++++ Data provided

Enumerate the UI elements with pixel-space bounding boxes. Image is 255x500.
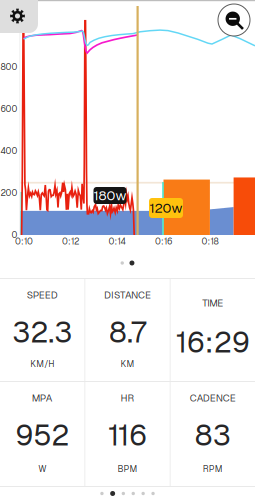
staticText: MPA — [32, 392, 53, 404]
staticText: CADENCE — [190, 392, 236, 404]
staticText: 200 — [0, 187, 18, 199]
button[interactable]: Settings — [0, 0, 38, 33]
staticText: 0:16 — [155, 236, 172, 247]
button[interactable]: Zoom out — [217, 3, 251, 37]
button[interactable]: TIME — [171, 279, 255, 381]
staticText: 0:18 — [202, 236, 218, 247]
staticText: 0:14 — [108, 236, 126, 247]
staticText: RPM — [203, 463, 223, 475]
staticText: 120w — [150, 199, 182, 217]
staticText: 0 — [12, 229, 18, 241]
staticText: KM — [120, 358, 134, 370]
staticText: 800 — [0, 61, 18, 73]
staticText: 16:29 — [176, 323, 250, 361]
button[interactable]: HR — [85, 382, 170, 486]
staticText: KM/H — [30, 358, 54, 370]
button[interactable]: CADENCE — [171, 382, 255, 486]
staticText: 83 — [195, 416, 231, 454]
staticText: W — [38, 463, 46, 475]
staticText: 8.7 — [109, 313, 146, 351]
staticText: SPEED — [27, 289, 58, 301]
staticText: HR — [120, 392, 134, 404]
button[interactable]: MPA — [0, 382, 84, 486]
staticText: 400 — [0, 145, 18, 157]
staticText: 952 — [15, 416, 69, 454]
staticText: 32.3 — [12, 313, 72, 351]
staticText: 180w — [94, 187, 126, 204]
staticText: DISTANCE — [104, 289, 151, 301]
staticText: 0:12 — [62, 236, 79, 247]
staticText: 116 — [108, 416, 147, 454]
staticText: 600 — [0, 103, 18, 115]
staticText: TIME — [202, 297, 223, 309]
button[interactable]: DISTANCE — [85, 279, 170, 381]
staticText: BPM — [118, 463, 138, 475]
staticText: 0:10 — [15, 236, 33, 247]
button[interactable]: SPEED — [0, 279, 84, 381]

++++++++

Type the listing out again word for word, passing over each picture.

Response to this exercise ::
Enumerate the UI elements with pixel-space bounding boxes. Image is 255x500.
staticText: MPA — [32, 392, 53, 404]
staticText: CADENCE — [190, 392, 236, 404]
staticText: 200 — [0, 187, 18, 199]
button[interactable]: Settings — [0, 0, 38, 33]
staticText: 0:16 — [155, 236, 172, 247]
button[interactable]: Zoom out — [217, 3, 251, 37]
button[interactable]: TIME — [171, 279, 255, 381]
staticText: 0:18 — [202, 236, 218, 247]
staticText: 0:14 — [108, 236, 126, 247]
staticText: RPM — [203, 463, 223, 475]
staticText: 120w — [150, 199, 182, 217]
staticText: 0 — [12, 229, 18, 241]
staticText: KM — [120, 358, 134, 370]
staticText: 800 — [0, 61, 18, 73]
staticText: 16:29 — [176, 323, 250, 361]
button[interactable]: HR — [85, 382, 170, 486]
staticText: KM/H — [30, 358, 54, 370]
button[interactable]: CADENCE — [171, 382, 255, 486]
staticText: 83 — [195, 416, 231, 454]
staticText: W — [38, 463, 46, 475]
staticText: 8.7 — [109, 313, 146, 351]
staticText: SPEED — [27, 289, 58, 301]
staticText: HR — [120, 392, 134, 404]
button[interactable]: MPA — [0, 382, 84, 486]
staticText: 400 — [0, 145, 18, 157]
staticText: 952 — [15, 416, 69, 454]
staticText: 32.3 — [12, 313, 72, 351]
staticText: 180w — [94, 187, 126, 204]
staticText: DISTANCE — [104, 289, 151, 301]
staticText: 0:12 — [62, 236, 79, 247]
staticText: 116 — [108, 416, 147, 454]
staticText: 600 — [0, 103, 18, 115]
staticText: TIME — [202, 297, 223, 309]
button[interactable]: DISTANCE — [85, 279, 170, 381]
staticText: BPM — [118, 463, 138, 475]
staticText: 0:10 — [15, 236, 33, 247]
button[interactable]: SPEED — [0, 279, 84, 381]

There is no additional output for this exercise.